On our site, we found the heads and feet of swine in a particular class of pit.
Overall, on the site, food bones consisted mostly of beef and a little
venison, with plenty of fish, oysters, and clams thrown in for variety. I
make the distinction between cows and beef because the bones from cattle
are obviously food waste (beef). The swine parts are offal. We need to
distinguish between the animal and the foods derived from it. Of course,
there are no bones in scrapple, sausage, head cheese, or any of the other
gourmet parts, but generally if you slaughter a pig you must eventually
consume the hams and the pork chops if you are to eat the scrapple.
My pits contain oyster shells, obvious chimney ash (with daub and brick
flecks), and swine heads and feet. They show no sign of burning, but many
of them are associated with small and very shallow post holes, some of
which are in their bottoms. The pits are about five to seven feet in
diameter, not more than a foot deep below plowzone. The fill is the same in
most all cases. At the bottom is a thin layer of silt that seems to have
derived from water (rain water) lying in the bottom of the pit. Then the
pit was filled with unweathered clods and the above-cited trash, indicating
that it was backfilled soon after it was dug.
My proposed scenario is lye-making for soap production. Household ashes and
oyster shells were the raw materials for the lye, and the pig parts were
contributing some of the fat. My sister-in-law makes lye soap, but she
doesn't make her own lye. Dan Mouer's grndmother made her lye at the rain
barrel.
Lye soap making was even more common in Colonial America than it is today.
Now, the bone problem. If you eat a ham, you will discard a ham bone.
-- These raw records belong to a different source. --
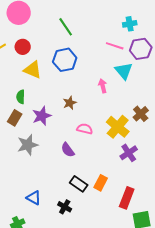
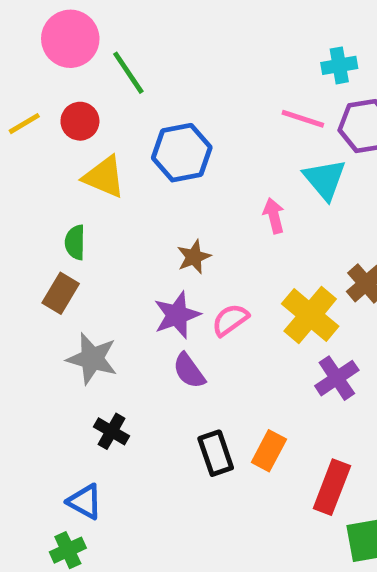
green line: (66, 27) -> (128, 73), moved
purple star: (42, 116) -> (177, 315), moved
pink semicircle: (85, 129) -> (230, 320), turned -49
gray star: (28, 145) -> (92, 359), turned 30
black rectangle: (79, 184) -> (216, 453), turned 36
blue triangle: (34, 198) -> (85, 502), moved
black cross: (65, 207) -> (111, 431), moved

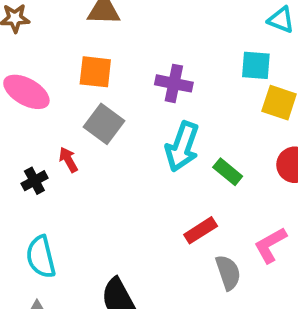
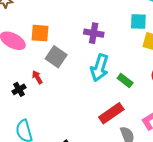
orange square: (95, 72) -> (40, 33), moved
red rectangle: (201, 230) -> (111, 113), size x1.4

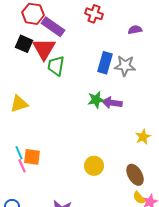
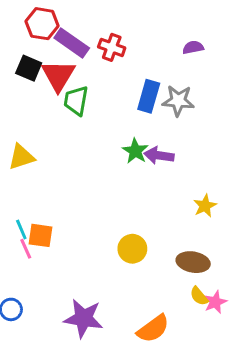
red cross: (94, 14) -> (112, 47), moved
green star: (96, 100) -> (135, 151), turned -30
brown ellipse: (135, 175) -> (193, 262), turned -50

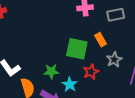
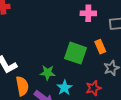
red star: (91, 72) -> (93, 88), moved

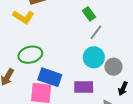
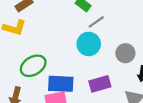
gray line: (96, 32) -> (96, 22), turned 35
cyan circle: (94, 57) -> (89, 44), moved

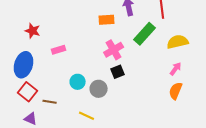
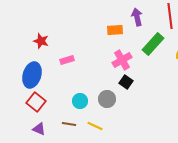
black square: (118, 72) -> (126, 82), turned -32
cyan circle: (78, 82) -> (80, 101), moved
brown line: (50, 102) -> (69, 124), moved

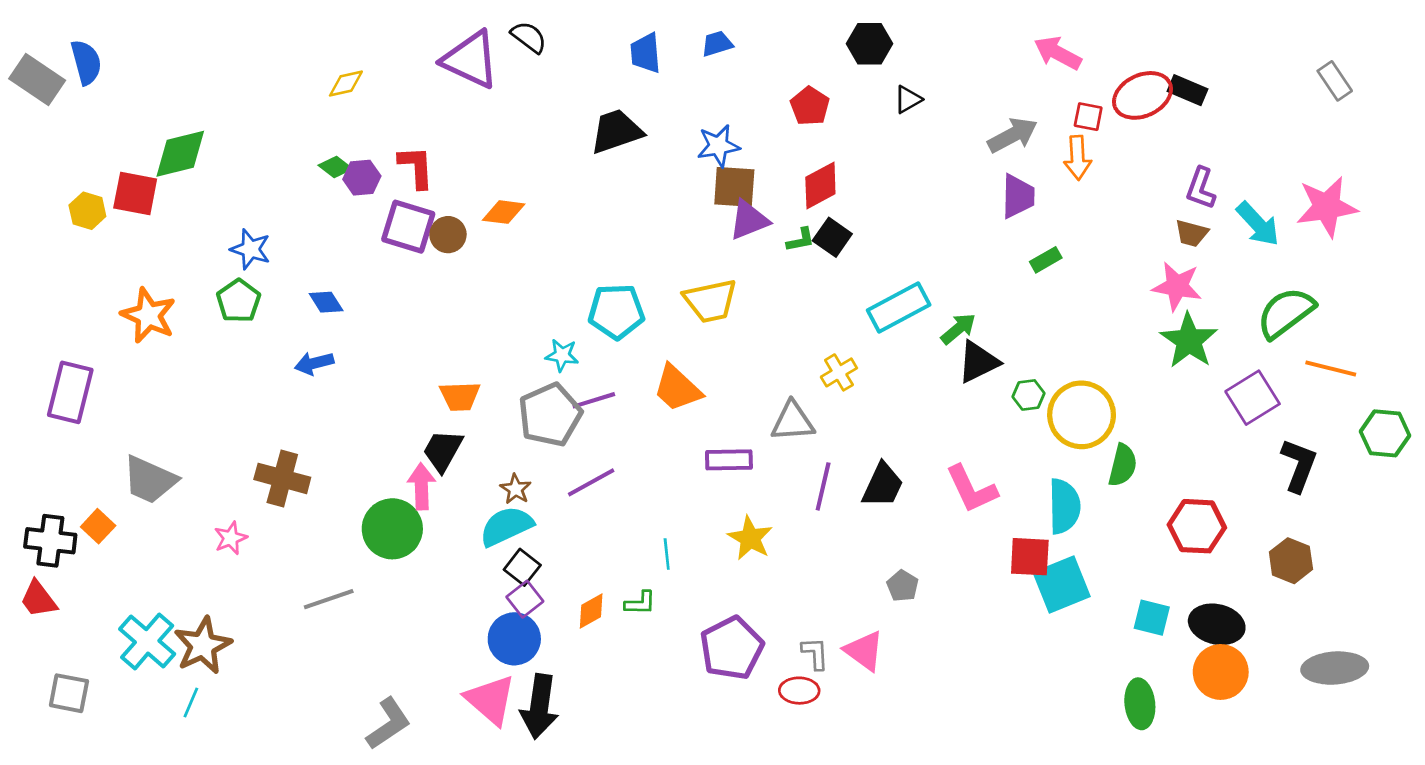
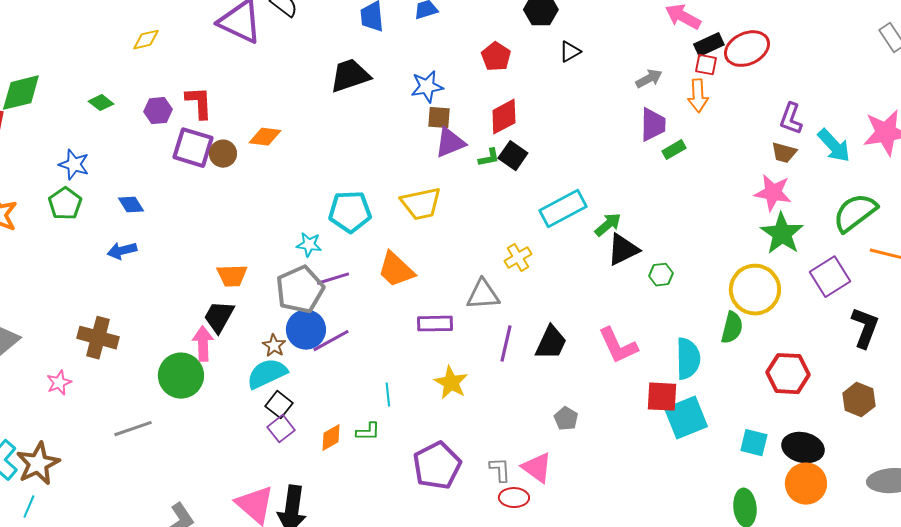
black rectangle: (1188, 90) -> (709, 45), moved, turned -48
gray arrow: (1013, 135) -> (649, 79), size x0.7
green diamond: (335, 167) -> (101, 103), moved
brown square: (734, 187) -> (439, 118), size x0.7
green rectangle: (1046, 260) -> (674, 150), moved
yellow circle: (1082, 415) -> (755, 290), moved
blue circle: (514, 639) -> (306, 330), moved
red ellipse: (799, 691) -> (514, 498), moved

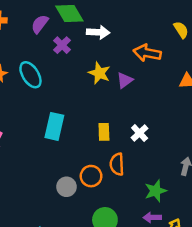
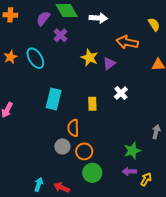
white arrow: (98, 32) -> (98, 18), moved
white cross: (140, 133) -> (121, 93), moved
orange semicircle: (117, 164) -> (73, 128), moved
orange circle: (91, 176) -> (84, 151), moved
My contention is that our site's inhabitants were putting most of the hog
into the pork barrel, bones and all. I'm told that hog heads were found in
salt pork, but maybe that was a local trait. Anyway, if the mostly edible
cuts of the hog, with associated skeletal parts, went in the barrel, the
gourmet portions might have stayed on the site, to be eaten without leaving
any evidence in the ground.
Salt pork was a legal medium of exchange, on a par with tobacco, wheat, and
coin. So I am suggesting that these farmers were too canny to eat hams and
pork chops. Since they were always in debt to the town merchants, they
salted pork and cured hams for sale, reserving for themselves the sausage,
scrapple, head cheese, lard, and fats.
For myself, I could be satisfied to subsist on scrapple and souse while the
rest of the hog paid my store bill.
The residents of this site were Native Americans, who were well
acculturated even though they preferred flaked bottle glass for their
cutting tools. The only other site we have identified with this same bone
profile was a related person who we believe was also a Native American.